Timnas Iran Merasa Diperlakukan Tidak Adil di Piala Dunia 2026, FIFA Tak Berkutik
Sorotmata – Tijuana, Pelatih Timnas Iran Amir Ghalenoei melayangkan kritik keras terhadap perlakuan yang diterima timnya selama Piala Dunia 2026. Ia menilai Iran menjadi tim yang paling tertindas dalam sejarah turnamen karena harus menghadapi berbagai pembatasan sejak sebelum kompetisi bergulir.
Ghalenoei mengatakan Team Melli menjalani persiapan yang jauh dari ideal. Berbeda dengan sebagian besar peserta lain yang bermarkas di Amerika Serikat, Iran harus menetap di Tijuana, Meksiko. Setiap kali bertanding, para pemain hanya bisa masuk ke Amerika Serikat pada hari pertandingan dan harus kembali ke Meksiko beberapa jam setelah laga selesai.

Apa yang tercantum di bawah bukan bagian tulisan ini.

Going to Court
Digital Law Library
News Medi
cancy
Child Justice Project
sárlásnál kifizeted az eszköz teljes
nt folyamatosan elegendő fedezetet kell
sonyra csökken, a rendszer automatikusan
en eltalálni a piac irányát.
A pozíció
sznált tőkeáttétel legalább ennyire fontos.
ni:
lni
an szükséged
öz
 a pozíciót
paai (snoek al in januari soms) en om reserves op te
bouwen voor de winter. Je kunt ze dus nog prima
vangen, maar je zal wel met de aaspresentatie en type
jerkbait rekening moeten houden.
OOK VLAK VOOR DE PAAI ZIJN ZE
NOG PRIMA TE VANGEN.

Kondisi itu membatasi mobilitas tim dan menyulitkan persiapan menjelang pertandingan.
Selain itu, sejumlah ofisial dan staf pelatih Iran juga menghadapi kendala visa. Beberapa anggota tim bahkan gagal memperoleh izin masuk ke Amerika Serikat sehingga mereka terpaksa membantu dari luar negeri.

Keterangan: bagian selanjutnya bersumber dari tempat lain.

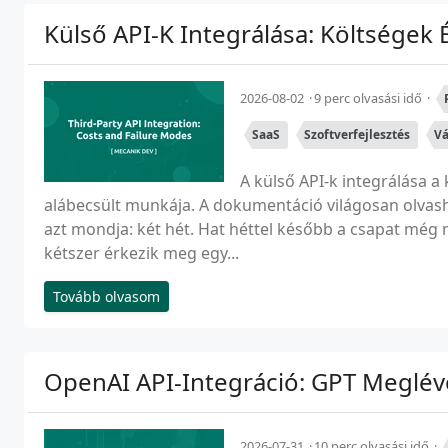
Külső API-K Integrálása: Költségek 
2026-08-02
9 perc olvasási idő
SaaS
Szoftverfejlesztés
Vá
A külső API-k integrálása 
alábecsült munkája. A dokumentáció világosan olvashat
azt mondja: két hét. Hat héttel később a csapat még 
kétszer érkezik meg egy...
Tovább olvasom
OpenAI API-Integráció: GPT Meglév
2026-07-31
10 perc olvasási idő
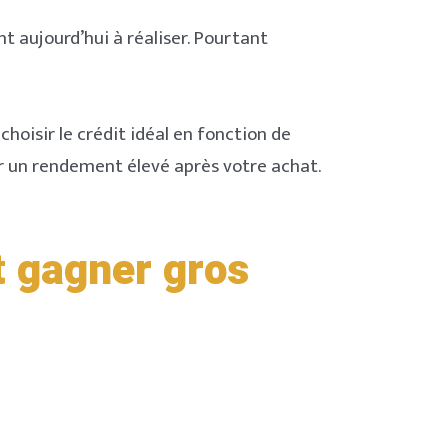
t aujourd’hui à réaliser. Pourtant
choisir le crédit idéal en fonction de
nir un rendement élevé après votre achat.
t gagner gros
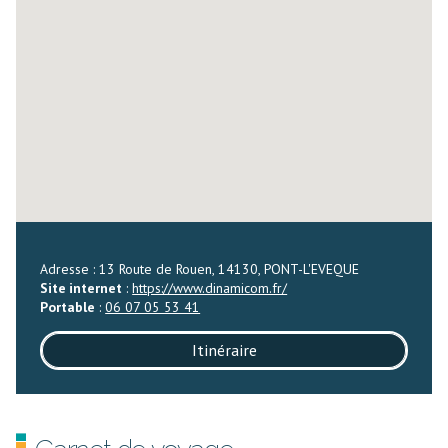
Adresse : 13 Route de Rouen, 14130, PONT-L'EVEQUE
Site internet
:
https://www.dinamicom.fr/
Portable
:
06 07 05 53 41
Itinéraire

“Kami menghadapi kondisi yang belum pernah dialami tim lain di Piala Dunia,” ujar Ghalenoei, dikutip dari sejumlah media internasional.
Menjelang pembukaan turnamen, Iran kembali menghadapi masalah ketika otoritas setempat mencabut alokasi tiket resmi bagi pendukung mereka. Kebijakan tersebut mengecewakan banyak suporter yang sudah menyusun rencana perjalanan untuk mendukung tim secara langsung.
Karena berbagai hambatan itu, Iran merasa tidak memperoleh perlakuan yang setara dengan negara peserta lainnya.
Di tengah situasi tersebut, Presiden FIFA Gianni Infantino datang mengunjungi skuad Iran di markas mereka di Meksiko. Kunjungan itu menjadi bentuk dukungan moral bagi Team Melli. Namun, FIFA tidak memiliki kewenangan untuk mengubah kebijakan visa, imigrasi, maupun keamanan yang ditetapkan pemerintah Amerika Serikat.
Meski menghadapi banyak kendala di luar lapangan, para pemain Iran tetap berupaya menjaga fokus dan mempertahankan peluang mereka di Piala Dunia 2026.